Alfalfa & Menopause
Alfalfa is rich in vitamins such as A, B6 and 12, C and D, and minerals including magnesium and calcium, it also provides a rich source of fluoride. Because alfalfa is a rich source of nutrition, it has many uses in Chinese and ayurvedic medicine. Alfalfa has been used to treat conditions including menopause, bladder and kidney infections, and poor digestion, and its seeds were made into poultices for insect bites and boils in the early years of medicine. Because menopause is a natural part of life for women, the use of alfalfa seems to be one of many resources to include in the management of menopause symptoms, including hot flashes and night sweats.
Identification & Parts Used
Alfalfa is grown widely around the world today, originating in the Mediterranean and western Asia. Alfalfa grows to approximately three feet in height. The blooms are generally yellow and violet blue. Alfalfa is classified as a legume, and not a vegetable or herb. The foliage is blue-green, with the seed pods slightly long and twisted.
The flowers, stems and seeds are used in combination or individually, depending on the ailment being treated. In the case of menopause, the leaves and/or flowers can be used to create a tea, which can be consumed either hot or cold.

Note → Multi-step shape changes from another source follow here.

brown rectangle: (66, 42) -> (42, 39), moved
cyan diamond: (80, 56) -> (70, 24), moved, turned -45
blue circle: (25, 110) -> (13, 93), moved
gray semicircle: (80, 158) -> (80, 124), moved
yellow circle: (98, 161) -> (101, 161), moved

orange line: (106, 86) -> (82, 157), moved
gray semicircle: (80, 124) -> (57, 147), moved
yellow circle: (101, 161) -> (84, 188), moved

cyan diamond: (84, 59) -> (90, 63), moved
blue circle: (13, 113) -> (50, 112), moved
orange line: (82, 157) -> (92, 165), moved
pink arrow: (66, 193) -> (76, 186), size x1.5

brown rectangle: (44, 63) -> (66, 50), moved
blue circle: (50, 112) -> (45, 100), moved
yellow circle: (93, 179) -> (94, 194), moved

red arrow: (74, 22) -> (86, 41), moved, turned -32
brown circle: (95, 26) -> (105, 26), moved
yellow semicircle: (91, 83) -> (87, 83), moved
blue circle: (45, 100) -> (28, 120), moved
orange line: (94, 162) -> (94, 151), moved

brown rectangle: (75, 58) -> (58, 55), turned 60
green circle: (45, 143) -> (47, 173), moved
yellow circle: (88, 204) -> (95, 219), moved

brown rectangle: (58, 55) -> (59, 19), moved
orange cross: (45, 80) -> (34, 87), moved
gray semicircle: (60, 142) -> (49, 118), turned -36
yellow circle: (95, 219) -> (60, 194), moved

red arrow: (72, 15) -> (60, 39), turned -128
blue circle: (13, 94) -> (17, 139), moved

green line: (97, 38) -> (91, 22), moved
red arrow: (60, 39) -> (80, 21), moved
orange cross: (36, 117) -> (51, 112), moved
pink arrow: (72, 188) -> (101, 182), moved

Because alfalfa is a cooling, sweet, astringent legume, it has been used by many to relieve the hot flashes and night sweats that accompany the various stages of menopause. Alfalfa has been used in the aid of managing hormone changes that occur with menopause. It is suggested to combine alfalfa with sage for a more beneficial menopausal remedy. Alfalfa is not a cure all, but it has been reported to help with some of the other issues that accompany menopause, including digestion, exhaustion and lowering cholesterol levels, and to aid circulation.
Alfalfa has been known to increase blood flow and help lower high blood pressure. Besides the ability to help lower cholesterol, it has also been reported as beneficial in aiding digestion problems and cleansing the urinary tract, and the vitamin K content is beneficial in aiding proper blood clotting.
Alfalfa has been studied in regard to cholesterol, cancer and diabetes, but its more traditional uses have been to treat menopausal symptoms as previously listed. During menopause, many conditions may occur, including a lower immunity (which can put a woman at risk for numerous infections), changes in the entire body where organs begin to slow down, an increase in blood pressure, and many other health issues that accompany aging. For many of these issues, it has been stated in a few studies that alfalfa is beneficial in strengthening the immune system, not just relieving hot flashes.
Forms of Use
Alfalfa comes in three primary forms for use: a tea, capsules and tablets. Of the three, the most potent form is capsules, which have the highest concentration of alfalfa. The tea mixture can be prepared as iced or hot tea with mint and a bit of honey to improve the taste. Alfalfa may also be purchased in seed form to grow sprouts, which can then be added to salads or as a garnish in other recipes.
Alfalfa should not be used with blood-thinning or anticoagulant medications such as warfarin. Let your doctor know if you wish to use alfalfa. Using alfalfa in greater doses can cause photosensitivity, breakdown of red blood cells, anemia or use of immunosuppressive drugs; it should not be used in cases of gout and systemic lupus crythematosus. Care should be taken when sprouting seeds or purchasing sprouts, as diseases such as salmonella and E. coli are common due to the high moisture and heat used in sprouting seeds. Individuals who are taking drugs to prepare for organ transplant should consult with a doctor prior to using alfalfa in any form, due to the risks of transplant rejection.